The virus, known as EBV, lurks in the bodies of approximately 95% of people worldwide. While most carriers never develop symptoms, the infection is linked to several cancers, neurodegenerative diseases, and other chronic conditions. For transplant patients on immunosuppressive medications, EBV can become life-threatening.
The team created monoclonal antibodies designed to stop EBV from attaching to and entering human immune cells. Using mice engineered to produce human antibodies, they identified ten promising candidates targeting two critical viral proteins: gp350, which helps the virus stick to cells, and gp42, which allows it to penetrate them. One antibody targeting gp42 completely prevented infection in humanized mice, while another targeting gp350 provided partial protection.
"Finding human antibodies that block Epstein Barr virus from infecting our immune cells has been particularly challenging because EBV finds a way to bind to nearly every one of our B cells," said Andrew McGuire, a biochemist at Fred Hutch. "We decided to use new technologies to try to fill this knowledge gap and we ended up taking a critical step toward blocking one of the world's most common viruses."
A major technical hurdle has always been developing antibodies that work without triggering the immune system to attack the therapy itself, a problem that arises when antibodies come from non-human sources. The Fred Hutch approach solved this by focusing on antibodies that naturally occur in humans.
Immediate need in transplant medicine
More than 128,000 people in the United States receive solid organ or bone marrow transplants annually. These patients take medications that suppress their immune system to prevent rejection, but that same suppression can allow EBV to reactivate and multiply unchecked. The virus can then trigger post-transplant lymphoproliferative disorders, a serious form of lymphoma that develops in transplant recipients.

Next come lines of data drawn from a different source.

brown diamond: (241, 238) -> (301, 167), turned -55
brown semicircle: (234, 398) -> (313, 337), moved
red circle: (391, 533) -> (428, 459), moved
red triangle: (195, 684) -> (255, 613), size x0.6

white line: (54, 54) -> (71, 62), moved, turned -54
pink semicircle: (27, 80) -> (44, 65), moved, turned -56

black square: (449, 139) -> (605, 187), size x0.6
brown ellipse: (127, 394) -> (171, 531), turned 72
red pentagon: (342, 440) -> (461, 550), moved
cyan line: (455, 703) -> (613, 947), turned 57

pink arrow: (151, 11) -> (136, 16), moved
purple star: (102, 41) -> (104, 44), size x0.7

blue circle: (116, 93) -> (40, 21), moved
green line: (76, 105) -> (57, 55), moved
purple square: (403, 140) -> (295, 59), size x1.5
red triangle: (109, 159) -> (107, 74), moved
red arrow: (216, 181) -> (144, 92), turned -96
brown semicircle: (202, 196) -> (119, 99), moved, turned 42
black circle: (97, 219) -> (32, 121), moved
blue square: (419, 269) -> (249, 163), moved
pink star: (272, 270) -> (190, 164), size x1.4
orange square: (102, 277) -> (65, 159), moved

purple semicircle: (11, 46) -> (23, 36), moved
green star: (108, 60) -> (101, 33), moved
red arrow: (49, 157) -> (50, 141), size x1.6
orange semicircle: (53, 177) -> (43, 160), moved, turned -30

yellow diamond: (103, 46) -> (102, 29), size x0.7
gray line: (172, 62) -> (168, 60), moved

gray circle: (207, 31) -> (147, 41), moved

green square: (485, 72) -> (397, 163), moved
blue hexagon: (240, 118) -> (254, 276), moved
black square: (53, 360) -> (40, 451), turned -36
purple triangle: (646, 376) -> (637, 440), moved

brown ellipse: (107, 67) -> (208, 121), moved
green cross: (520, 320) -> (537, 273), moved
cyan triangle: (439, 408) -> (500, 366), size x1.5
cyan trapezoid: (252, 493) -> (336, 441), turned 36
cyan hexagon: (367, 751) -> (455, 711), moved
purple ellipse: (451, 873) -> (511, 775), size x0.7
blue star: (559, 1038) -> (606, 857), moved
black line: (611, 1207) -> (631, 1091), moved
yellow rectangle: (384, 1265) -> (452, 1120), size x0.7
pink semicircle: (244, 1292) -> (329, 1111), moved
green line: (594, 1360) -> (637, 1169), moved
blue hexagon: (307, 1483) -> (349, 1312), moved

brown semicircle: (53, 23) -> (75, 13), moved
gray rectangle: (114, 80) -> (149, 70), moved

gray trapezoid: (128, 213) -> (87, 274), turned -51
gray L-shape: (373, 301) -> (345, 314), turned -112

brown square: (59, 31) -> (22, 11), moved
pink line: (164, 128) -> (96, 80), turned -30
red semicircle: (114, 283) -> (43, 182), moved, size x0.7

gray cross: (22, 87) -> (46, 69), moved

"Preventing EBV viremia has strong potential to reduce the incidence of PTLD and limit the need to reduce immunosuppression, thereby helping preserve graft function while improving overall patient outcomes," said Rachel Bender Ignacio, an infectious disease physician at Fred Hutch and the University of Washington School of Medicine. "Effective prevention of EBV viremia remains a significant unmet need in transplant medicine."
Children undergoing transplants face particular risk since many have never encountered EBV before. Others may be exposed through donor organs carrying latent virus. Currently, there are no targeted therapies to prevent this complication.
The team envisions administering these antibodies as an infusion to high-risk patients before or shortly after transplantation. By blocking the virus early, the therapy could prevent both initial infection and reactivation of dormant virus.
Fred Hutch has filed intellectual property claims for the antibodies. McGuire and graduate student Crystal Chhan are collaborating with an industry partner to advance the research toward human testing. Safety studies in healthy adults would likely follow, then trials in transplant patients most vulnerable to EBV complications.
The research was published in Cell Reports Medicine in February 2026.
Author Jessica Williams: "This is exactly the kind of unglamorous, painstaking work that solves real clinical problems for patients with few other options."